“I find the kidneys to be the tastiest, actually,” said the foppish, undead dandy to his companion with one arm. “Just take a little taste, and see if you don't agree.”
The one-armed corpse grabbed for the kidney that the dandy was offering and squeezed a little too hard. The kidney went shooting out of his grasp like a greased mango.
“Son of a bitch,” said the corpse with one arm as the kidney bounced and slid across the floor and under a stainless-steel counter. “Sorry. I think I lost that one.”
“Not a problem, my amputated amigo,” said the dandy, “that's why God gives you two kidneys, Pedro – in case your lunch guest loses one of them.” He reached into the side of the body that he was ravaging and pulled out another slippery, reddish kidney. “Now just be careful with this one, ' he said, handing it over.
Pedro manged to get the kidney to his mouth, and he sank the broken, yellow stumps of his teeth into the firm, bloody flesh. “Mmmm. You're not kidding,” he said through a mouthful of kidney, “ this is some damned fine organ meat.”

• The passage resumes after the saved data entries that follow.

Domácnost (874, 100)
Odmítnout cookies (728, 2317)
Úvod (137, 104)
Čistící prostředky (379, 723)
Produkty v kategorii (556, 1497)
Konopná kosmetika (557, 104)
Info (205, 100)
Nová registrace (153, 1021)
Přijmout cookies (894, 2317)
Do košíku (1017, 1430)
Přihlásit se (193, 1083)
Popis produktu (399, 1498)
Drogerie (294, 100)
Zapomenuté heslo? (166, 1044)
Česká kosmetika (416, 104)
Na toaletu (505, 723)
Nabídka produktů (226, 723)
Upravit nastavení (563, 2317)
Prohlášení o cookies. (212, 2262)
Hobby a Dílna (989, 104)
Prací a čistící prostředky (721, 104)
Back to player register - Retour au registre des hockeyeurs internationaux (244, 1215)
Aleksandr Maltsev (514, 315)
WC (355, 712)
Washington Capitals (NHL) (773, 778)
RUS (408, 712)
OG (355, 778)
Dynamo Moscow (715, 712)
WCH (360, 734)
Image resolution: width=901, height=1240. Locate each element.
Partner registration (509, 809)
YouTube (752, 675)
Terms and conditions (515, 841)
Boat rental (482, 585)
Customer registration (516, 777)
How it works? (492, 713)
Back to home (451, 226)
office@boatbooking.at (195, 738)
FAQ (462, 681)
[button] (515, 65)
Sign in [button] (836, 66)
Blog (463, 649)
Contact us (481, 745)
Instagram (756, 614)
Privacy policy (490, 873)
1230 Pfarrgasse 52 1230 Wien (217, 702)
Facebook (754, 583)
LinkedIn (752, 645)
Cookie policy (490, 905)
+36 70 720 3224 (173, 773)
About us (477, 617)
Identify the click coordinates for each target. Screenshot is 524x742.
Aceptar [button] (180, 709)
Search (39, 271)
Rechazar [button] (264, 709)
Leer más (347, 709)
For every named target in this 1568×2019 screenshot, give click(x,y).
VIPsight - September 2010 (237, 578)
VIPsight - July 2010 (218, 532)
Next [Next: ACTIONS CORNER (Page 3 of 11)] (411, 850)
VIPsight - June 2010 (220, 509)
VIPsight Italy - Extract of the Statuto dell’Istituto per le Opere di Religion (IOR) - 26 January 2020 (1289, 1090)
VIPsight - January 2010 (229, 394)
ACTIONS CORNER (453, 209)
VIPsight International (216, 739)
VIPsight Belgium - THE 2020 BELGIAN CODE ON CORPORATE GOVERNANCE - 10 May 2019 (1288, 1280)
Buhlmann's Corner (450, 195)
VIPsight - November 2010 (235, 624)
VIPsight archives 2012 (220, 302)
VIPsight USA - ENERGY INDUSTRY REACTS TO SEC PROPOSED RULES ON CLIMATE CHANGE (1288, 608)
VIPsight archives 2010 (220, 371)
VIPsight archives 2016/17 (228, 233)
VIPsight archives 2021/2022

The two corpses sat in silence for a little while, chewing and contemplating the fine, delicate flavor of kidney. Finally Pedro spoke again.
“Y'know, I think we could probably open up some kind of a bistro or deli or something here that just serves organs. Kidneys could be our signature dish, in fact. We could have some kind of a daily special, too. Or maybe ethnic specialties on different days of the week, Mondays could be Moldavian Kidney-Meringue Mondays...then Tibetan Kidney-Tart Tuesdays...you get the idea.”
“Sure, and Wallachian Kidney-Whip Wednesdays...but what on earth could we possibly do on Thursdays?” asked the dandy.
“Hmmm.” Pedro scratched at his skull.
The two corpses sat very still and quiet for a long time. The only sound was the drip of thoracic fluid falling from their lunch onto the floor. “Maybe we could just open a tapas bar,” said the dandy.
The crash of the door being kicked off its hinges would have scared a whole host of things out of the corpses, had they harbored any to lose. As it was, they just turned around in time to see a tactical squad in haz-mat suits bursting into the room. Four of the operators immediately levelled their rifles and put quick three-round bursts through the dandy's and Pedro's foreheads. The two of them dropped to the floor. For the second time that lunch, Pedro lost his grip on a kidney and watched it go bouncing and sliding beneath a stainless-steel counter. As he felt the electrical impulse draining from his nervous system, he turned to the dandy and just managed to get out his last, burning question.
“Hey,” he asked, with his last ounce of undead energy, “where the hell is Wallachia, anyway?”